Several limitations recur across the literature. The SFM benchmark reports that larger models such as HuBERT X-Large and Whisper underperform on this task and suggests a mismatch between capacity and perceptual relevance; it also notes uncertainty about whether cross-attention gains arise solely from better binaural modeling or partly from increased head capacity, and raises the possibility that pooling by factor 20 may obscure temporal fine structure. The same study identifies unexplored sensitivity to noise types, SNR ranges, and hearing-aid processing variations, and proposes future work on tailored pretraining objectives, layer selection, multi-scale representations, personalized calibration, and monotonicity constraints (Cuervo et al., 2024).

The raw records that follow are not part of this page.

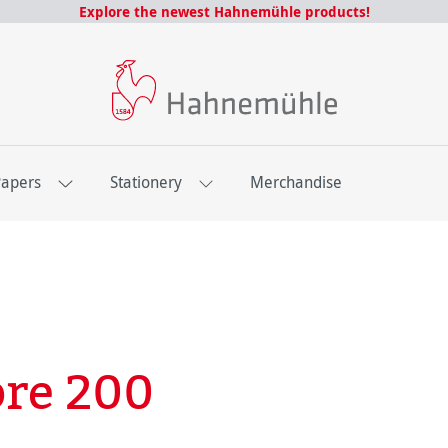
Explore the newest Hahnemühle products!
Papers
Stationery
Merchandise
bre 200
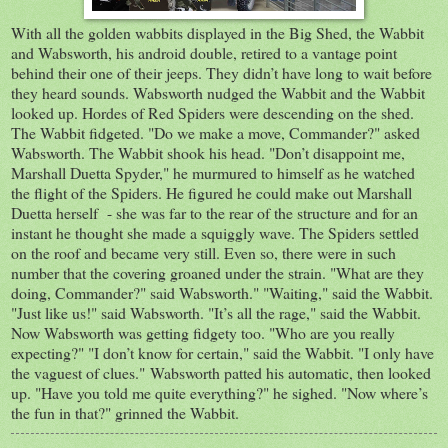
With all the golden wabbits displayed in the Big Shed, the Wabbit
and Wabsworth, his android double, retired to a vantage point
behind their one of their jeeps. They didn’t have long to wait before
they heard sounds. Wabsworth nudged the Wabbit and the Wabbit
looked up. Hordes of Red Spiders were descending on the shed.
The Wabbit fidgeted. "Do we make a move, Commander?" asked
Wabsworth. The Wabbit shook his head. "Don’t disappoint me,
Marshall Duetta Spyder," he murmured to himself as he watched
the flight of the Spiders. He figured he could make out Marshall
Duetta herself - she was far to the rear of the structure and for an
instant he thought she made a squiggly wave. The Spiders settled
on the roof and became very still. Even so, there were in such
number that the covering groaned under the strain. "What are they
doing, Commander?" said Wabsworth." "Waiting," said the Wabbit.
"Just like us!" said Wabsworth. "It’s all the rage," said the Wabbit.
Now Wabsworth was getting fidgety too. "Who are you really
expecting?" "I don’t know for certain," said the Wabbit. "I only have
the vaguest of clues." Wabsworth patted his automatic, then looked
up. "Have you told me quite everything?" he sighed. "Now where’s
the fun in that?" grinned the Wabbit.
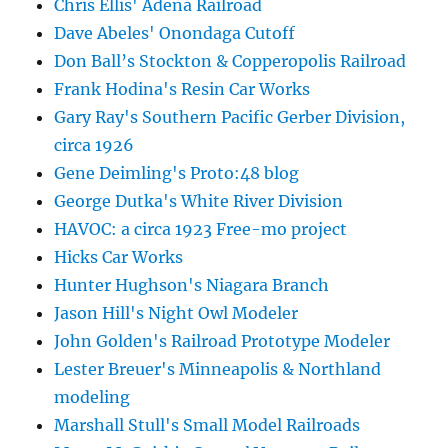
Chris Ellis' Adena Railroad
Dave Abeles' Onondaga Cutoff
Don Ball’s Stockton & Copperopolis Railroad
Frank Hodina's Resin Car Works
Gary Ray's Southern Pacific Gerber Division,
circa 1926
Gene Deimling's Proto:48 blog
George Dutka's White River Division
HAVOC: a circa 1923 Free-mo project
Hicks Car Works
Hunter Hughson's Niagara Branch
Jason Hill's Night Owl Modeler
John Golden's Railroad Prototype Modeler
Lester Breuer's Minneapolis & Northland
modeling
Marshall Stull's Small Model Railroads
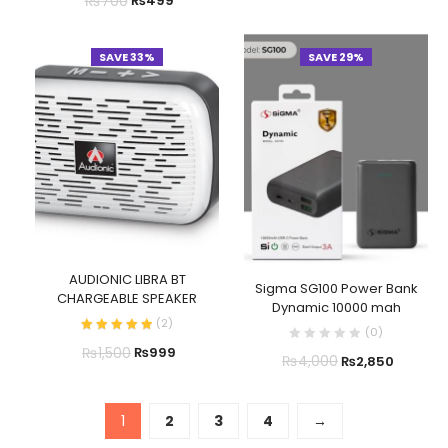
₨
700
₨
499
SAVE 33%
SAVE 29%
AUDIONIC LIBRA BT
Sigma SG100 Power Bank
CHARGEABLE SPEAKER
Dynamic 10000 mah
(
2
)
(
0
)
₨
1,500
₨
999
₨
4,000
₨
2,850
1
2
3
4
→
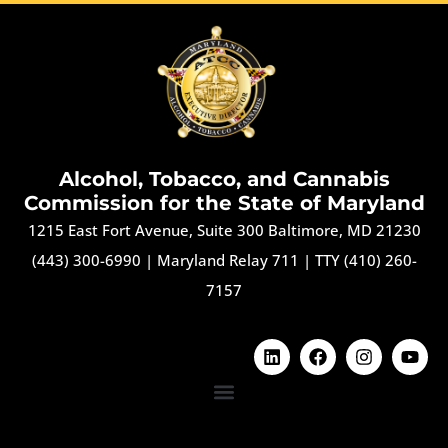
Alcohol, Tobacco, and Cannabis
Commission for the State of Maryland
1215 East Fort Avenue, Suite 300 Baltimore, MD 21230
(443) 300-6990
|
Maryland Relay 711
|
TTY (410) 260-
7157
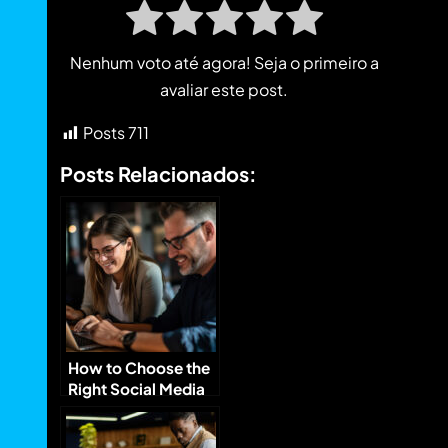
Nenhum voto até agora! Seja o primeiro a
avaliar este post.
Posts
711
Posts Relacionados:
How to Choose the
Right Social Media
Platforms for Your
Brand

Other papers reveal additional scope conditions. The ASR-based non-intrusive system does not model hearing loss explicitly and uses only a logistic rescaling fitted on CPC2 training sets, which limits listener-specific adaptation. DeepGESI does not ingest per-listener audiograms and is trained on objective GESI rather than subjective listener responses. MBI-Net+ shows that metadata about the enhancement method and an auxiliary HASPI objective can improve aggregate performance, but its gains are not uniform across all tracks and the paper does not report system-classifier accuracy or broader metadata such as SNR, noise type, or room parameters (Tu et al., 2023, Luo et al., 22 Dec 2025, Zezario et al., 2023).
Within speech perception research, CPC2 is significant because it operationalizes non-intrusive, listener-aware, binaural intelligibility prediction under hearing-aid processing constraints. The strongest results to date indicate that frozen SFMs combined with lightweight audiogram-conditioned heads and binaural interaction modeling can outperform challenge baselines and prior submissions, while ensembles reveal substantial complementarity across pretrained representations. This suggests that CPC2 is not merely a leaderboard problem but a structured probe of how well current speech representations encode perceptually relevant information for hearing-impaired listening under realistic noise and amplification conditions (Cuervo et al., 2024).